Record extracts:

┏━━

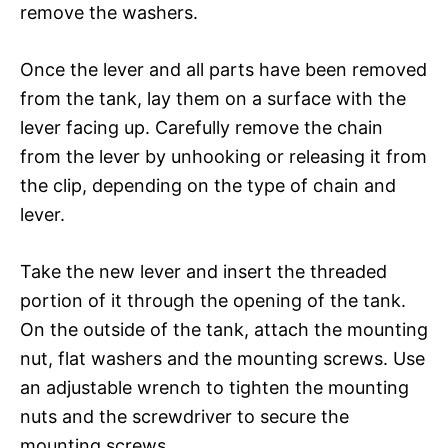
remove the washers.
Once the lever and all parts have been removed
from the tank, lay them on a surface with the
lever facing up. Carefully remove the chain
from the lever by unhooking or releasing it from
the clip, depending on the type of chain and
lever.
Take the new lever and insert the threaded
portion of it through the opening of the tank.
On the outside of the tank, attach the mounting
nut, flat washers and the mounting screws. Use
an adjustable wrench to tighten the mounting
nuts and the screwdriver to secure the
mounting screws.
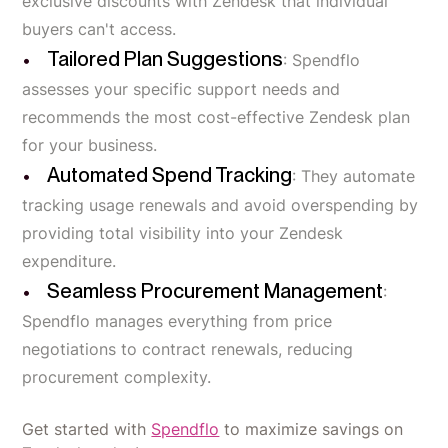
exclusive discounts with Zendesk that individual
buyers can't access.
Tailored Plan Suggestions
: Spendflo
assesses your specific support needs and
recommends the most cost-effective Zendesk plan
for your business.
Automated Spend Tracking
: They automate
tracking usage renewals and avoid overspending by
providing total visibility into your Zendesk
expenditure.
Seamless Procurement Management
:
Spendflo manages everything from price
negotiations to contract renewals, reducing
procurement complexity.
Get started with
Spendflo
to maximize savings on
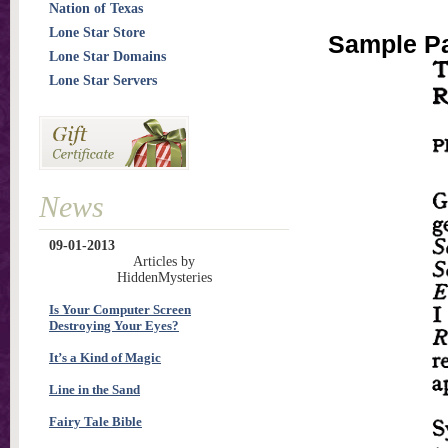
Nation of Texas
Lone Star Store
Sample Pa
Lone Star Domains
Lone Star Servers
News
09-01-2013
Articles by
HiddenMysteries
Is Your Computer Screen
Destroying Your Eyes?
It’s a Kind of Magic
Line in the Sand
Fairy Tale Bible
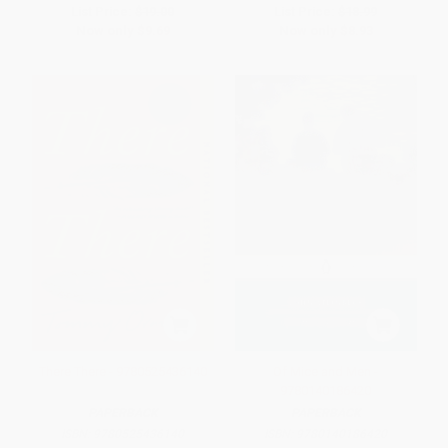
List Price:
$19.00
List Price:
$18.99
Now only
$9.69
Now only
$8.93
There There - 9780525436140
Of Mice and Men -
9780140186420
PAPERBACK
PAPERBACK
ISBN:
9780525436140
ISBN:
9780140186420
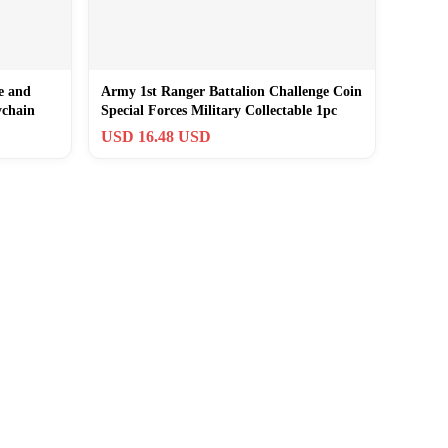
e and
Army 1st Ranger Battalion Challenge Coin
ychain
Special Forces Military Collectable 1pc
USD 16.48 USD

┗━━

What you have to do: Without any pictures, return the entries exactly as given.

Problem solution:
remove the washers.
Once the lever and all parts have been removed
from the tank, lay them on a surface with the
lever facing up. Carefully remove the chain
from the lever by unhooking or releasing it from
the clip, depending on the type of chain and
lever.
Take the new lever and insert the threaded
portion of it through the opening of the tank.
On the outside of the tank, attach the mounting
nut, flat washers and the mounting screws. Use
an adjustable wrench to tighten the mounting
nuts and the screwdriver to secure the
mounting screws.
exclusive discounts with Zendesk that individual
buyers can't access.
Tailored Plan Suggestions
: Spendflo
assesses your specific support needs and
recommends the most cost-effective Zendesk plan
for your business.
Automated Spend Tracking
: They automate
tracking usage renewals and avoid overspending by
providing total visibility into your Zendesk
expenditure.
Seamless Procurement Management
:
Spendflo manages everything from price
negotiations to contract renewals, reducing
procurement complexity.
Get started with
Spendflo
to maximize savings on
Nation of Texas
Lone Star Store
Sample Pa
Lone Star Domains
Lone Star Servers
News
09-01-2013
Articles by
HiddenMysteries
Is Your Computer Screen
Destroying Your Eyes?
It’s a Kind of Magic
Line in the Sand
Fairy Tale Bible
List Price:
$19.00
List Price:
$18.99
Now only
$9.69
Now only
$8.93
There There - 9780525436140
Of Mice and Men -
9780140186420
PAPERBACK
PAPERBACK
ISBN:
9780525436140
ISBN:
9780140186420
e and
Army 1st Ranger Battalion Challenge Coin
ychain
Special Forces Military Collectable 1pc
USD 16.48 USD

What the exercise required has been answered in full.